12.2 Wir unterbreiten anwendungstechnische oder andere Ratschläge nach bestem Wissen, eine Haftung auf Schadensersatz gegenüber dem Kunden wird damit jedoch nicht begründet. Der Kunde wird hierdurch insbesondere nicht von seiner Pflicht entbunden, die Lieferungen in eigener Verantwortung für den beabsichtigten Verwendungszweck zu prüfen.
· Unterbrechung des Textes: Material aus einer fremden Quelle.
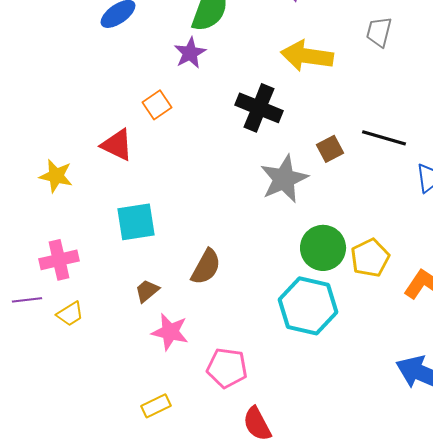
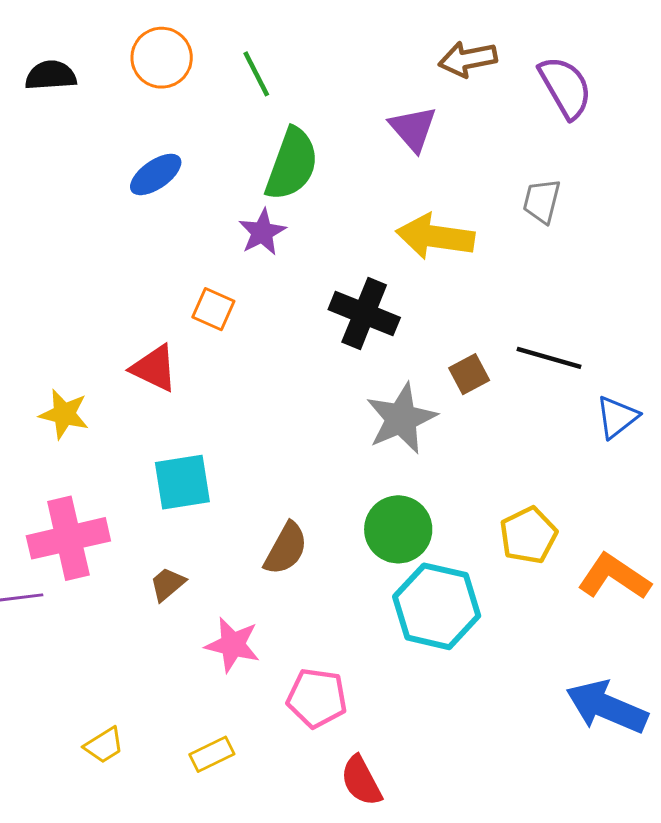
orange square: (157, 105) -> (213, 309), turned -32
green circle: (323, 248) -> (398, 529), moved
pink cross: (59, 260) -> (68, 538), size x1.4
brown trapezoid: (147, 291) -> (168, 584), moved
yellow trapezoid: (70, 314) -> (104, 745), moved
Dies gilt auch, wenn uns der Verwendungszweck des Kunden bekannt ist.

 

12.3 12.1. und 12.2. gelten nicht, soweit wie folgt zwingend gehaftet wird: nach dem Produkthaftungsgesetz, bei Vorsatz; bei grober Fahrlässigkeit von Inhabern, gesetzlichen Vertretern oder leitenden Angestellten; bei Arglist; bei Nichteinhaltung einer übernommenen Garantie; wegen der schuldhaften Verletzung des Lebens, des Körpers oder der Gesundheit; wegen der schuldhaften Verletzung wesentlicher Vertragspflichten.

 

12.4 Der Schadensersatzanspruch für die Verletzung wesentlicher Vertragspflichten ist jedoch auf den vertragstypischen, vorhersehbaren Schaden begrenzt, soweit nicht ein Ereignis gem. 12.3 vorliegt.

 

12.5 Soweit unsere Haftung gemäß 12. ausgeschlossen oder beschränkt ist, gilt dies auch für die persönliche Haftung unserer Angestellten, Arbeitnehmer, Mitarbeiter, und sonstiger Erfüllungsgehilfen, nicht aber für die persönliche Haftung gesetzlicher Vertreter und leitender Angestellter.

 

12.6 Eine Änderung der Beweislast zum Nachteil des Kunden ist mit den Regelungen in 12. nicht verbunden.


13.     Vertraulichkeit

 

Jede Partei wird die von der anderen Partei erhaltenen Informationen, Kenntnisse, Vorlagen, einschließlich von Abbildungen, Zeichnungen, Plänen, Konstruktionsunterlagen ("Informationen"), nur für die Zwecke des Vertrages benutzen, diese vertraulich behandeln und keinen Dritten ohne ausdrückliche schriftliche Zustimmung der anderen Partei zugänglich machen. Dies gilt nicht für Informationen, die bei Empfang allgemein bekannt sind oder der empfangenden Partei bei Erhalt bereits bekannt waren, ohne dass sie zur Geheimhaltung verpflichtet war, oder die danach von einem zur Weitergabe berechtigten Dritten übermittelt werden oder die von der empfangenden Partei ohne Verwertung geheim zuhaltender Informationen der anderen Partei entwickelt werden. Kommt ein Vertrag nicht zustande, ist die erhaltene Information unverzüglich zurückzugeben. Ein Zurückbehaltungsrecht steht der empfangenden Partei nicht zu.


14.   Abtretung

 

Die Abtretung von Ansprüchen oder sonstigen Rechten aus diesem Vertrag ist nur mit vorheriger schriftlicher Zustimmung der anderen Partei zulässig. Dies gilt nicht für Geldforderungen gemäß § 354a HGB.


15. Anwendbares Recht

 

Es gilt deutsches materielles Recht. Die Anwendung des UN-Übereinkommens über Verträge über den Internationalen Warenkauf ist ausgeschlossen.


15.   Gerichtsstand

 

Ausschließlicher Gerichtsstand – auch für Scheck- und Wechselforderungen – ist Nürnberg.